Le déroulement de l’échographie pelvienne
La patiente est installée sur le dos. L’opérateur explore l’utérus puis les deux ovaires, compte les follicules et mesure les volumes. L’examen dure une quinzaine de minutes et reste indolore.
L’interprétation des résultats par le professionnel de santé
Les mesures échographiques ne prennent leur sens qu’au regard de la clinique et du bilan hormonal. C’est le médecin ou la sage-femme qui réunit les critères et pose, ou écarte, le diagnostic.
Les autres examens complémentaires au diagnostic du SOPK
La prise de sang pour évaluer les hormones
Le bilan dose la testostérone et les autres androgènes, l’hormone antimüllérienne, parfois la LH et la FSH. Il sert aussi à écarter les diagnostics qui imitent le SOPK. Cette prise de sang mesure le taux d’androgènes, souvent à l’origine de l’acné. L’hormone antimüllérienne, ou AMH, y tient une place centrale : cette hormone reflète la réserve folliculaire. Un second prélèvement de sang précise le profil hormonal quand une hormone reste limite.
L’examen clinique et l’évaluation des symptômes
Le médecin recherche les signes d’hyperandrogénie comme l’acné et l’hirsutisme, reconstitue l’histoire des cycles et évalue le retentissement, y compris psychologique. L’excès d’androgènes explique l’acné et la pilosité ; ce sont ces androgènes que le bilan cherche à chiffrer chez ces femmes.

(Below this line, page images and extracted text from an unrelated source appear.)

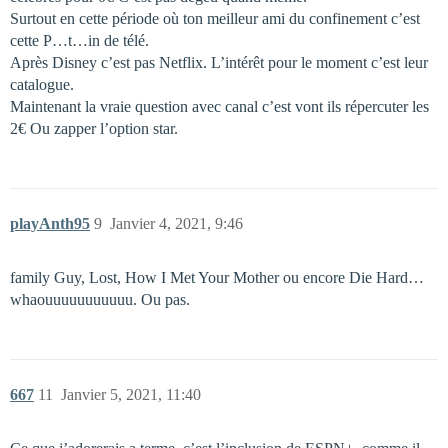
Surtout en cette période où ton meilleur ami du confinement c’est
cette P…t…in de télé.
Après Disney c’est pas Netflix. L’intérêt pour le moment c’est leur
catalogue.
Maintenant la vraie question avec canal c’est vont ils répercuter les
2€ Ou zapper l’option star.
playAnth95
9
Janvier 4, 2021, 9:46
family Guy, Lost, How I Met Your Mother ou encore Die Hard…
whaouuuuuuuuuuu. Ou pas.
667
11
Janvier 5, 2021, 11:40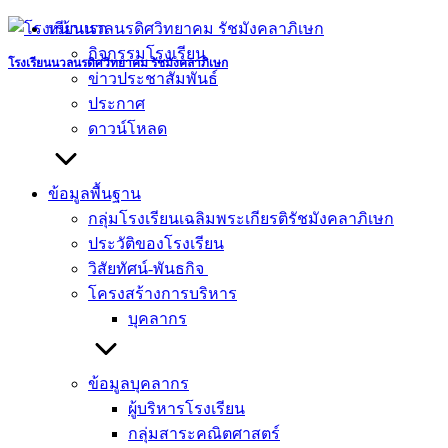
Skip
หน้าแรก
to
กิจกรรมโรงเรียน
content
โรงเรียนนวลนรดิศวิทยาคม รัชมังคลาภิเษก
ข่าวประชาสัมพันธ์
ประกาศ
ดาวน์โหลด
ข้อมูลพื้นฐาน
กลุ่มโรงเรียนเฉลิมพระเกียรติรัชมังคลาภิเษก
ประวัติของโรงเรียน
วิสัยทัศน์-พันธกิจ
โครงสร้างการบริหาร
บุคลากร
ข้อมูลบุคลากร
ผู้บริหารโรงเรียน
กลุ่มสาระคณิตศาสตร์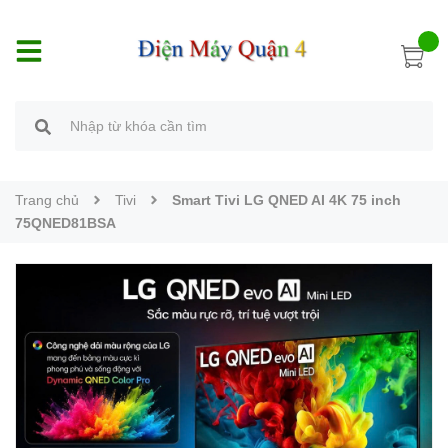
Trang chủ
Tivi
Smart Tivi LG QNED AI 4K 75 inch
75QNED81BSA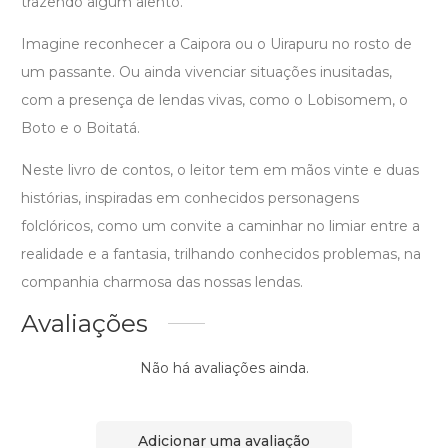
trazendo algum alento.
Imagine reconhecer a Caipora ou o Uirapuru no rosto de
um passante. Ou ainda vivenciar situações inusitadas,
com a presença de lendas vivas, como o Lobisomem, o
Boto e o Boitatá.
Neste livro de contos, o leitor tem em mãos vinte e duas
histórias, inspiradas em conhecidos personagens
folclóricos, como um convite a caminhar no limiar entre a
realidade e a fantasia, trilhando conhecidos problemas, na
companhia charmosa das nossas lendas.
Avaliações
Não há avaliações ainda.
Adicionar uma avaliação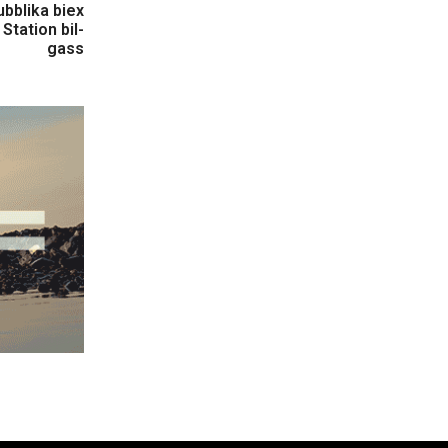
ubblika biex
Station bil-
gass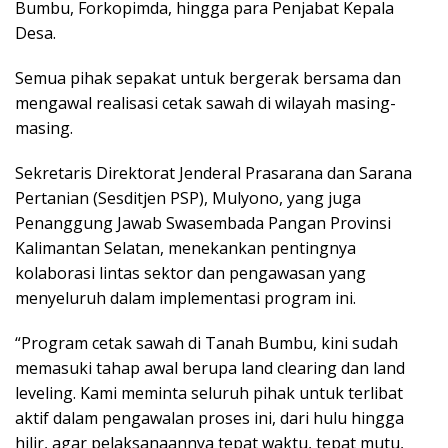
Bumbu, Forkopimda, hingga para Penjabat Kepala
Desa.
Semua pihak sepakat untuk bergerak bersama dan
mengawal realisasi cetak sawah di wilayah masing-
masing.
Sekretaris Direktorat Jenderal Prasarana dan Sarana
Pertanian (Sesditjen PSP), Mulyono, yang juga
Penanggung Jawab Swasembada Pangan Provinsi
Kalimantan Selatan, menekankan pentingnya
kolaborasi lintas sektor dan pengawasan yang
menyeluruh dalam implementasi program ini.
“Program cetak sawah di Tanah Bumbu, kini sudah
memasuki tahap awal berupa land clearing dan land
leveling. Kami meminta seluruh pihak untuk terlibat
aktif dalam pengawalan proses ini, dari hulu hingga
hilir, agar pelaksanaannya tepat waktu, tepat mutu,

Le bilan métabolique et cardiovasculaire
Le SOPK s’accompagne souvent d’une insulinorésistance. Un bilan glucidique et lipidique, ainsi que la mesure de la tension artérielle, permettent de dépister un syndrome métabolique et d’évaluer le risque cardiovasculaire.

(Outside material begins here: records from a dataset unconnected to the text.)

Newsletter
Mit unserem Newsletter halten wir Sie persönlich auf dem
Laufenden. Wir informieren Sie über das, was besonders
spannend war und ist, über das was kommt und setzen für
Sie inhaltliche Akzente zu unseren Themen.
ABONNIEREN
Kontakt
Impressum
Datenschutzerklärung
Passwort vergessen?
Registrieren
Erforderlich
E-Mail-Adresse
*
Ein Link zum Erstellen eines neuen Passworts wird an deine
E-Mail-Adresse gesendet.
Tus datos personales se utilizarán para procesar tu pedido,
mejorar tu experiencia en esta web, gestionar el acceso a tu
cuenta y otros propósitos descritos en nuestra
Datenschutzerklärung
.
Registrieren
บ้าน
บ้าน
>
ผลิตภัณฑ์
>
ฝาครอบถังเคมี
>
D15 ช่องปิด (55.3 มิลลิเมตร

Prise en charge et traitements du SOPK après le diagnostic
Les traitements hormonaux pour réguler le cycle menstruel
Selon le projet de la patiente, un traitement hormonal peut régulariser les cycles et limiter l’hyperandrogénie. La prise en charge est adaptée au cas par cas. Un traitement hormonal bien choisi améliore aussi l’acné chez de nombreuses femmes.
La gestion de l’infertilité et les solutions pour concevoir
En cas de désir de grossesse, des traitements inducteurs de l’ovulation et un accompagnement spécialisé améliorent les chances de conception. Le suivi échographique guide alors la stimulation, avant le relais par l’échographie obstétricale une fois la grossesse débutée.
L’accompagnement du syndrome métabolique et des risques cardiovasculaires
L’activité physique et l’équilibre alimentaire améliorent l’insulinorésistance et la régularité des cycles. Cet accompagnement au long cours fait partie intégrante du traitement.
Questions fréquentes sur le SOPK et l’échographie
À quel moment du cycle faire une échographie pour le SOPK ?
De préférence en début de cycle, entre le 3e et le 5e jour. Chez les patientes à cycles très irréguliers, l’examen est programmé à distance de toute ovulation.
Peut-on avoir des ovaires polykystiques sans avoir le SOPK ?
Oui. Un aspect d’ovaires polykystiques s’observe chez de nombreuses femmes jeunes sans SOPK. C’est pourquoi ce seul signe ne suffit pas au diagnostic.
L’échographie 3D ou 4D est-elle utile pour diagnostiquer le SOPK ?
Elle n’est pas nécessaire. Le comptage des follicules et la mesure du volume en échographie classique suffisent au diagnostic.
Le SOPK peut-il disparaître avec le temps ?
Le SOPK est une affection chronique, mais ses manifestations évoluent : le nombre de follicules tend à diminuer avec l’âge et la prise en charge améliore nettement les symptômes.
Bien menée, l’échographie transforme un faisceau de symptômes en critère diagnostique précis. Sa valeur dépend du compte des follicules et de la mesure des volumes, donc de la rigueur de l’opérateur. C’est cette précision du geste que forme EchoFirst auprès des professionnels de santé.
Mise à jour : Le terme SMOP apparaîtra sur vos prochains comptes-rendus médicaux et ordonnances. SOPK et SMOP coexisteront pendant une période de transition de trois ans, prévue jusqu’en 2028. Les recommandations internationales de prise en charge seront mises à jour d’ici 2028.